2人は一発合格。くれあは喜び、浩一はガッツポーズで勝ち誇った。

 

くれあ「しのんどうだった!?」

 

しのん「っ!」

 

二指の敬礼を見せた。

 

くれあ「お!もしかして合格!?」

 

しのん「っ!」

 

そのまま潔く教室を出た。

 

浩一「小川しのんはクールに去ったな。」

 

 

 

 

 

 

それから3週間後。食文化研究部の部室でななが知恵の輪をやってる。

 

まこ「あれ?それ前とは別の知恵の輪だ。」

 

なな「何か大学の購買に売っていたから買っちゃった。まこっちゃんもやってみる?」

 

まこ「出来るかな?」

 

英太「なな、まこに馴染んでるな。」

 

稜子「うんうん。仲睦まじくて何より何より。」

 

”バァン!”

 

まこ「うわっ!?」

 

しのん「おはようございまーす!!」

 

ドアを開けたしのん。かなり上機嫌。

 

まこ「びっくりしたぁ・・・もうお昼だよ・・・ってしのんちゃん。何か上機嫌だね。」

 

しのん「分かるぅ〜?実はぁ・・・ジャーン!免許取れたーーーー!!」

 

全員「おおーーー!!」

 

遂にしのんも運転免許証を取得したのだ。

 

つつじ「満面の笑みじゃないですか!」

 

しのん「いやぁ〜試験何回も落ちてこそ出来る笑顔ですよ〜!えへへ〜。」

 

英太「自慢する事か?俺と姉ちゃんなんて一発合格だぞ。」

 

つつじ「くれあと浩一も一緒に免許取りに行ったんでしたっけ?」

 

くれあ「うん。そうだよ。」

 

浩一「俺達も一発で取れたからな。」

 

つつじ「お2人の免許証も見てみたいです。」

 

浩一「お?見るか?」

 

くれあ「わ、私はいいよ!」

 

なな「え〜?見してよ〜!」

 

つつじ「見たいです!」

 

くれあ「し、仕方ないな・・・」

 

浩一「パンパカパーン!」

 

2人が運転免許証を皆に見せた。しのんがくれあの運転免許証の写真を見る。

 

しのん「意外と普通か?」

 

なな「い〜やこれは結構緊張してる顔だね。私には分かる!」

 

緊張してる顔をしたくれあの運転免許証。

 

つつじ「お〜確かに!」

 

稜子「緊張顔のくれあちゃん可愛い〜♪」

 

くれあ「も、もういいでしょ!早く返して!」

 

運転免許証をくれあに返した。

 

くれあ「ったく・・・」

 

そしてもう1枚。
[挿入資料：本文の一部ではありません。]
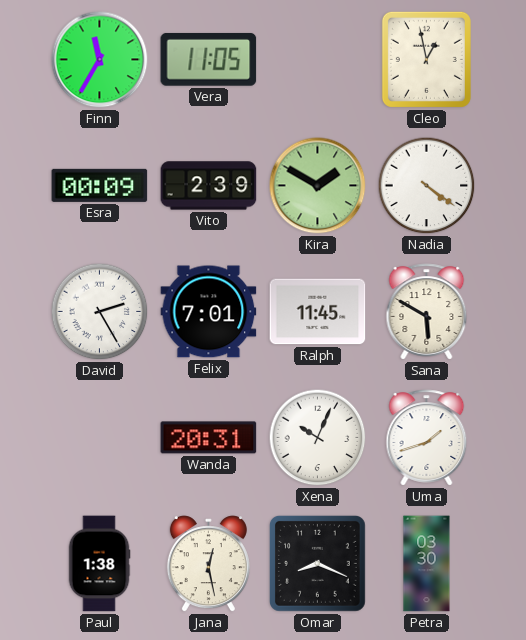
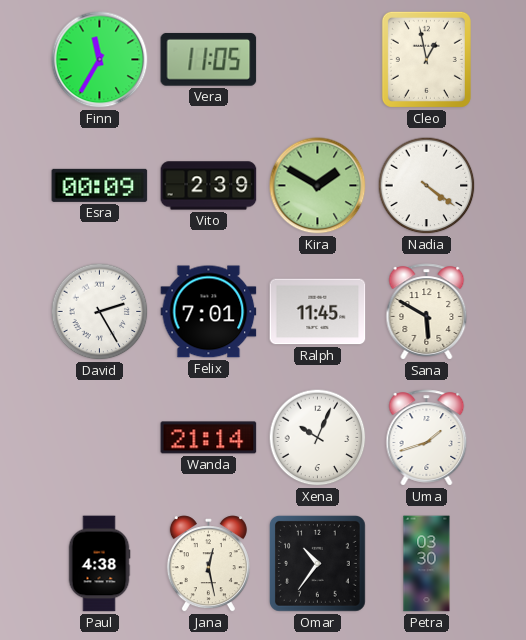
Wanda: 20:31 -> 21:14
Paul: 1:38 -> 4:38
Omar: 8:19 -> 10:36
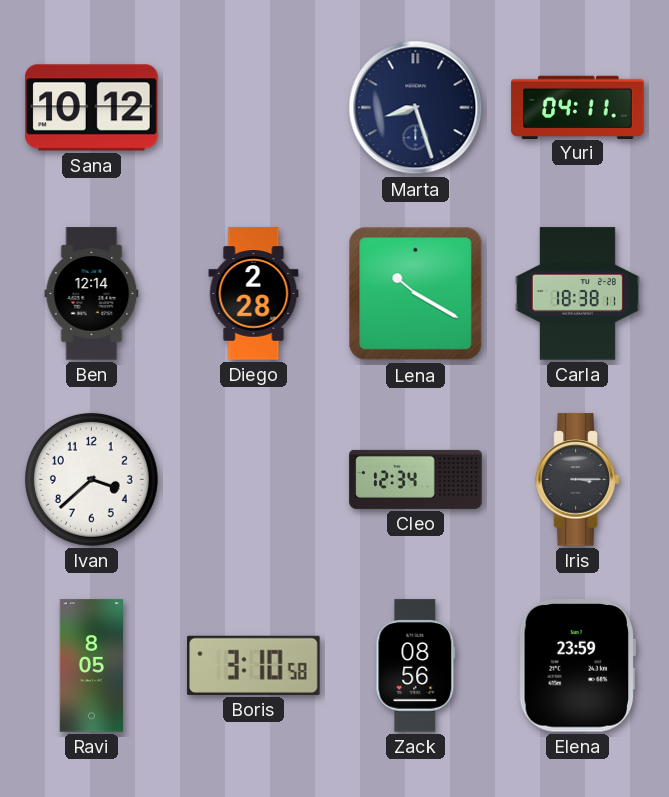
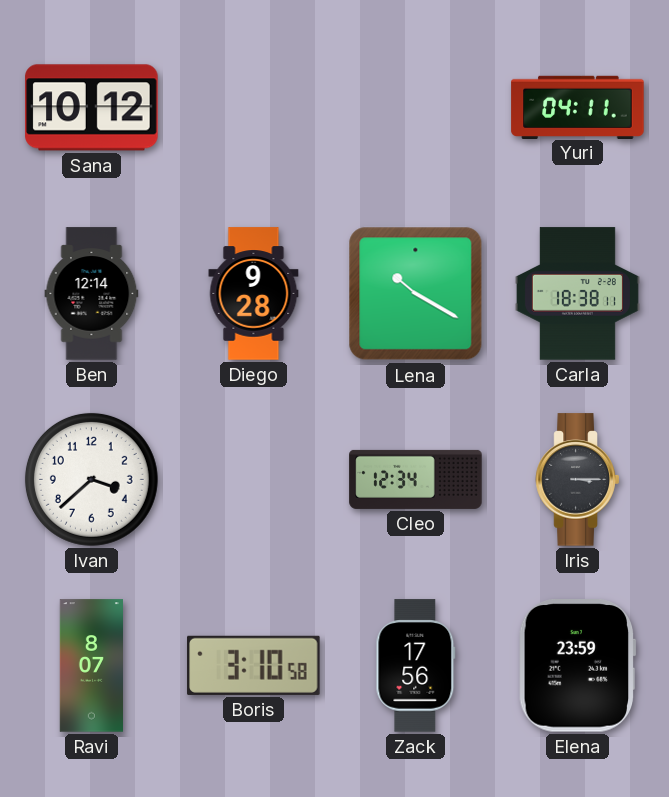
Marta: 8:27 -> none
Diego: 2:28 -> 9:28
Ravi: 8:05 -> 8:07
Zack: 08:56 -> 17:56
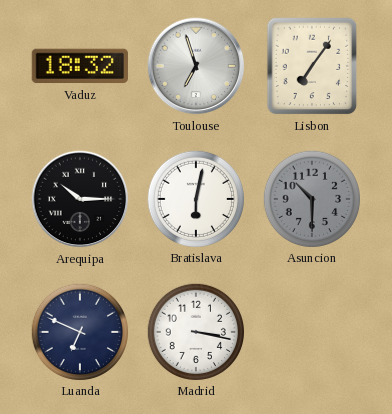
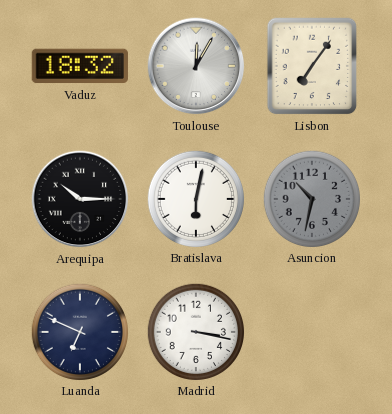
Toulouse: 6:57 -> 12:05
Asuncion: 10:30 -> 10:32
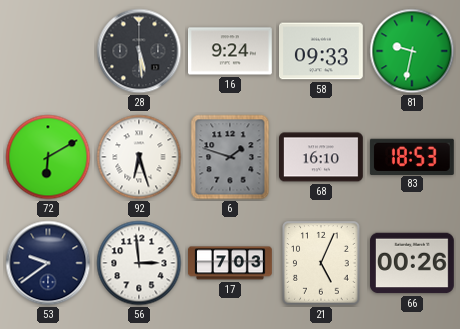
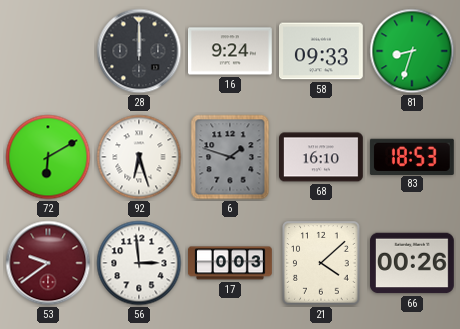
28: 5:29 -> 12:00
81: 9:32 -> 8:33
53 dial: navy -> burgundy
17: 7:03 -> 0:03
21: 5:04 -> 4:08
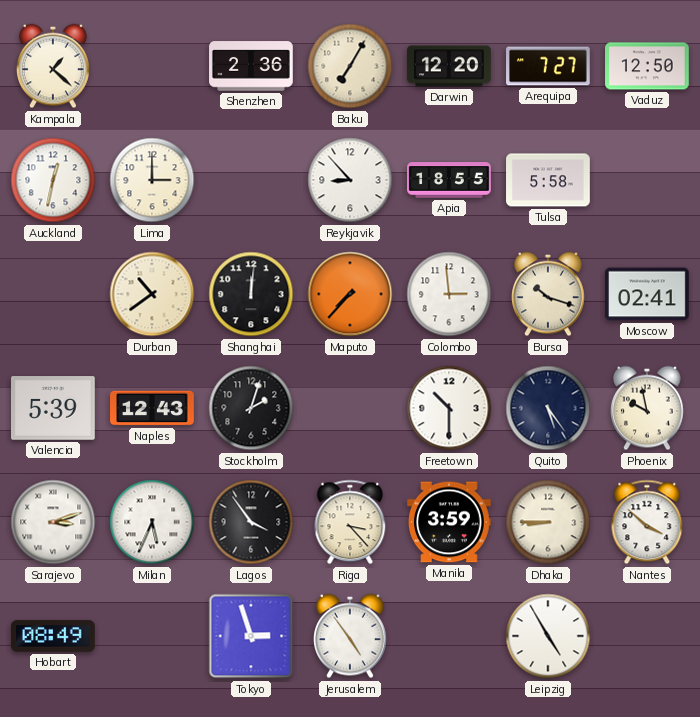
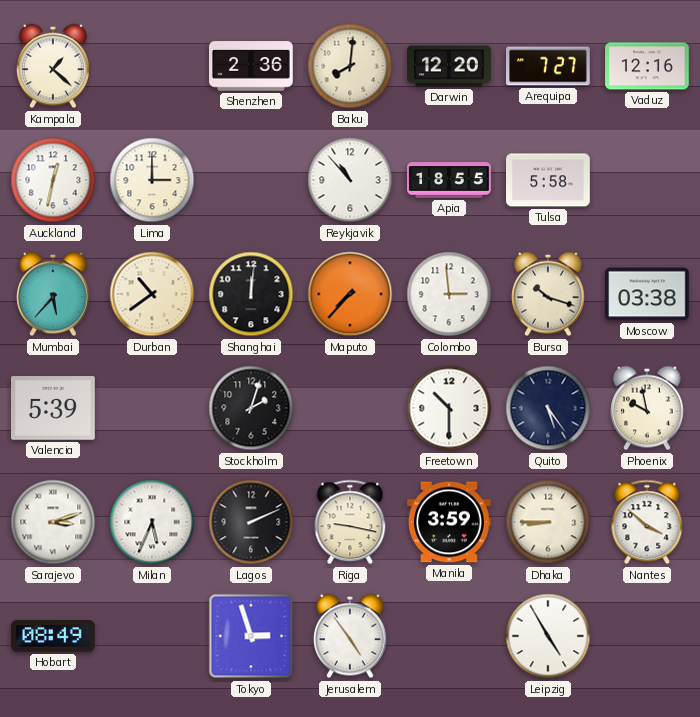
Baku: 7:05 -> 8:01
Vaduz: 12:50 -> 12:16
Reykjavik: 8:53 -> 10:53
Mumbai: none -> 5:37
Moscow: 02:41 -> 03:38
Naples: 12:43 -> none
Lagos: 3:54 -> 2:11
Riga: 3:23 -> 9:17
浩一の運転免許証を見る。

 

英太「浩一は清々しい笑顔だな。」

 

浩一「一発合格の気持ちが抜けてない顔だなコレ。」

 

しのん「英太と稜子さんも免許証見して?」

 

英太「え?まぁいいけど。」

 

稜子「どうぞどうぞ〜。」

 

2人も免許証を見せた。英太の免許証には普自二のみ。稜子の免許証には普自二、大自二、普通が記載されている。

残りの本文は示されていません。